Tier three is our most simple tier where we have “always on digital marketing,” which should be employed everywhere. We’re marketing to decision-makers at large law firms. I don’t know if anyone here has marketed to lawyers before, but it’s really hard. They’re a challenging group to engage. So we created an additional layer of so we can get people to take action. We deploy high-level marketing campaigns that are bucketed by product group. My team is mainly focused on selling 3 different types of products and we group the customers by the products we’re marketing, and where they are at in a renewal process, or a large acquisition opportunity, and we bucket those accordingly and then deploy programmatic ads to Terminus to help us get there. We also have a number of different in-market events. These are sometimes product-focused groups, sometimes more informational sessions and sometimes we don’t even talk about our products at all. Sometimes they’re just informational events about the industry as a whole and where it’s going.
Tier Two Firms:
These are really where we find our quick wins. These are firms where we also employ always-on digital marketing, but layered on top of that are custom marketing approaches that are helpful, specifically to help when deals get stuck in the pipeline. Sometimes people don’t want to call us back — it’s just the nature of the beast. So we have different trial incentives, or door-opener kits that we send on behalf of the sales team. That could include something as cool as a YETI tumbler or as simple as a bag of popcorn, which people seem to love (it’s one of our top performers as of last week). We’ve also done Google Homes, Amazon Echos, Mini iPads, you name it. We also help with in-market events, so similar to what we do with Tier Three along with thought leadership opportunities. And then we also have high-profile events. We book suites at the US Open, we have a table because Thomson Reuters is part of a news network, Reuters News, and we have access to the White House Correspondents’ Dinner. (High-profile attorneys and C-levels at some of the world’s largest law firms think it’s pretty cool to be invited to that, so we definitely leverage that as best we can.)
Finally, our Tier One. These firms are our highest-risk renewals or largest acquisition targets. So, we’re very renewal-focused in our ABM program, and it’s because of how we know our market. We know our total addressable market and we know where we stand, and so we know the firms that do business with us and why. But then we also know the whole host of companies that don’t work with Thomson Reuters and the reasoning behind that, too.
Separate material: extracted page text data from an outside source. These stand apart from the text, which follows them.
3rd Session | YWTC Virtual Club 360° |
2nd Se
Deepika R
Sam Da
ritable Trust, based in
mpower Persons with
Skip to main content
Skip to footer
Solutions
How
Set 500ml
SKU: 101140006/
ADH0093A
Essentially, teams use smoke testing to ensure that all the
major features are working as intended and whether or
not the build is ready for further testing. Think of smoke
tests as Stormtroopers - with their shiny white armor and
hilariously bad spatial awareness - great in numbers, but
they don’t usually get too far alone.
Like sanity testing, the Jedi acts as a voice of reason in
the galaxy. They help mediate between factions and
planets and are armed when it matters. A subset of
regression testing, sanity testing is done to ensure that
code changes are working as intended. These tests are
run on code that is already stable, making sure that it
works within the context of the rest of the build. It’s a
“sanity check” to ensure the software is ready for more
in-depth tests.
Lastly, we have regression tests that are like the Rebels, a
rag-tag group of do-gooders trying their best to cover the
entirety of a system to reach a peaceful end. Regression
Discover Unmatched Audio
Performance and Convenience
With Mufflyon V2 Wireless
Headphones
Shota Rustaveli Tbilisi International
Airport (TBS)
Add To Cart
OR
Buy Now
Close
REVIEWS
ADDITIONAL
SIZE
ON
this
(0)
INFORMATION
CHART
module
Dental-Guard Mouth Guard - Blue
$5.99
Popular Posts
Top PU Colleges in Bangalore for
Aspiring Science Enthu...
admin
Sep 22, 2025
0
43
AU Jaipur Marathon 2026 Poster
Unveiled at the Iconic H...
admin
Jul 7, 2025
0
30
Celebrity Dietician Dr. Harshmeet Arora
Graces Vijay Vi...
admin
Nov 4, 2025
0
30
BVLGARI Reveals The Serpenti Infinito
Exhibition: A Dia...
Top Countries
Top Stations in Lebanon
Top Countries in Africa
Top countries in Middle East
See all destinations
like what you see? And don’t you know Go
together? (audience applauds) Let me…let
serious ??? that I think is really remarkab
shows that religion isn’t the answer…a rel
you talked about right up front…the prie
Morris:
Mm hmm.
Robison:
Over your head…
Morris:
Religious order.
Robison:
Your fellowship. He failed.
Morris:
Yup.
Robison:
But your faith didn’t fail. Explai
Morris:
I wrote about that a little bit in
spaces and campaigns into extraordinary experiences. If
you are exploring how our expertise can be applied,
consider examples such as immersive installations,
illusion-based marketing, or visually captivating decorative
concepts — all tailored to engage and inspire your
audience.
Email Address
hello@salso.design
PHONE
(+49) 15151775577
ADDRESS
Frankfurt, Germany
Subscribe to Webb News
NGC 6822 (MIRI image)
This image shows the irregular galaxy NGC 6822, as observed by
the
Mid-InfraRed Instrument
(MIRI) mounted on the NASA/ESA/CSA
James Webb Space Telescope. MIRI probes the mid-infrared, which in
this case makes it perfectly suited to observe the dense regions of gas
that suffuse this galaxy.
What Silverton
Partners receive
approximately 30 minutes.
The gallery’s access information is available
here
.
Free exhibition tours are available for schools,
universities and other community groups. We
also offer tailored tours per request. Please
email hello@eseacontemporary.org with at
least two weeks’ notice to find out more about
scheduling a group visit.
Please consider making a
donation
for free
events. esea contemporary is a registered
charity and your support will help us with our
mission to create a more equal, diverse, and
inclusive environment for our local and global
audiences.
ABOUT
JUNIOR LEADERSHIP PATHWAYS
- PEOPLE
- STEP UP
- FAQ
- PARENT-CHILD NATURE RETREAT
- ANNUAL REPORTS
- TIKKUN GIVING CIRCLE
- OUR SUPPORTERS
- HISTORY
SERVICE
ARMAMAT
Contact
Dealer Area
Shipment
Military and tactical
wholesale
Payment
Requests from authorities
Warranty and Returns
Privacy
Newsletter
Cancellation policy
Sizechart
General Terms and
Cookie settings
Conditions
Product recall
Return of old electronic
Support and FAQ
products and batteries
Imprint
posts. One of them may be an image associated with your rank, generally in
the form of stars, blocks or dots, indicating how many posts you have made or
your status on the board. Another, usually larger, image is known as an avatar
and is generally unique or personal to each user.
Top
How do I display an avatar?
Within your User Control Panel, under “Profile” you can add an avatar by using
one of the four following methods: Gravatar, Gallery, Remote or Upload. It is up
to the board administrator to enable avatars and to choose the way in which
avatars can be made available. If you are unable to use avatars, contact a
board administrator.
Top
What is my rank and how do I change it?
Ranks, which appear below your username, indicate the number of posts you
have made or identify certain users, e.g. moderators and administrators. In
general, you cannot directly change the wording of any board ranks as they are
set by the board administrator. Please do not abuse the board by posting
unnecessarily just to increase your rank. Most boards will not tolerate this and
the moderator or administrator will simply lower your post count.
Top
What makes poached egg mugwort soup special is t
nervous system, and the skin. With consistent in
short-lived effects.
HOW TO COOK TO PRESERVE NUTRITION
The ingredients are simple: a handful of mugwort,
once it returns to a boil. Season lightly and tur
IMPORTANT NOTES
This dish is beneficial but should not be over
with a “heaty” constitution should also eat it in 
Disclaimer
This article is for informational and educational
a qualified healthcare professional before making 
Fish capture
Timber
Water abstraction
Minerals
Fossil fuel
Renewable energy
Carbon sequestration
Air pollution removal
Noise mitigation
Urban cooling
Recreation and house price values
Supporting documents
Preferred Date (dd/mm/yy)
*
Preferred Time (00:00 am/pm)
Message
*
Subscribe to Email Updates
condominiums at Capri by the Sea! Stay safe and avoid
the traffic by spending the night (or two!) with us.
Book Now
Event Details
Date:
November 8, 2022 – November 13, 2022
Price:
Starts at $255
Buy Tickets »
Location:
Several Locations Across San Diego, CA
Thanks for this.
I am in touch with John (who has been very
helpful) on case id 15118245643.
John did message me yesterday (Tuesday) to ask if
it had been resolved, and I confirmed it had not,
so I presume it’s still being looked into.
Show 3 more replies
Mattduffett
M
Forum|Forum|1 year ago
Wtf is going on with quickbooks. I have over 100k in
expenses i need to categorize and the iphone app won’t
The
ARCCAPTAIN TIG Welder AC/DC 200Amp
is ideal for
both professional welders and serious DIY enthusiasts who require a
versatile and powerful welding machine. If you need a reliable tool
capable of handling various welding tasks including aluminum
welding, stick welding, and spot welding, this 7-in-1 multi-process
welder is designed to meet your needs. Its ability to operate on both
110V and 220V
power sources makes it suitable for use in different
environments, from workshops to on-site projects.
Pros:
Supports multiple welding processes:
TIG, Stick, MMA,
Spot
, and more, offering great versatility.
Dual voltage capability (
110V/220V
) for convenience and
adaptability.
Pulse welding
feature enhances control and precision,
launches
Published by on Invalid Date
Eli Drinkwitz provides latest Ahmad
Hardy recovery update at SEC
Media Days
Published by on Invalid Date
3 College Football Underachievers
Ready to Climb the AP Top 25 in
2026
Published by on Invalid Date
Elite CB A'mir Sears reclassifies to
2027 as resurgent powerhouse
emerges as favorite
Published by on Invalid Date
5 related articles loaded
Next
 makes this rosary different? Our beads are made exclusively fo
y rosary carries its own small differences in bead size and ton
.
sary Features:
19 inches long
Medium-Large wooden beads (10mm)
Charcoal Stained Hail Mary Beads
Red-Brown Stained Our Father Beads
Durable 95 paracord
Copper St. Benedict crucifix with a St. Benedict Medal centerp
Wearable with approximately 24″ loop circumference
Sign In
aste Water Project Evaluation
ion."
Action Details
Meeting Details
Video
Which is super important to know. So we take all that into account and work directly with the sales channel to build custom one-to-one marketing programs for the firms. So we have a whole host of different tactics that we use to get folks interested, and we work with the sales team not only to get buy-in, so the sales team understands the journey. So we’re mapping every activity we do to the sales process, and we’re having a positive impact on sales at the end of the day. We’re mainly measured on win-rate, so of all the deals closed, how many won and how many lost.
Last year we were, I’m super excited to share, massively successful at 95 percent win-rate.
Some People Were Slightly Skeptical of Your 95% Win-Rate. Can You Unpack That?
Jillian: Yeah, absolutely. After you posted that podcast (episode 259), there were a lot of skeptics out there. “Really? What are you really doing? How are you really measuring win-rate?”
First, about 80 percent of our work in ABM is specifically focused on renewals. Thomson Reuters is lucky to have a high win-rate when it comes to renewals. Another factor is, we had the biggest product launch in eight years last year for Thomson Reuters Legal, and that drove a lot of adoption right away, and a lot of interest. So, we basically set our goals around marketing two of our largest products for Thomson Reuters Legal, and we knew that 80 percent of the firms had big renewals coming up. We also needed to add incremental revenue to those. And, if we didn’t have incremental value associated with any opportunity, we didn’t count that as a win. Of all the opportunities for those two product lines, we were fortunate that 95 percent of those closed one and had some incremental revenue with them. So, it was a combination of the new product we had, and then also our strong success with renewals in general, and then third: Our ABM team is connected at the hip with our sales channel. Not a day goes by where I don’t get an email, a text, a phone call from someone in the sales channel who’s working on something towards ABM.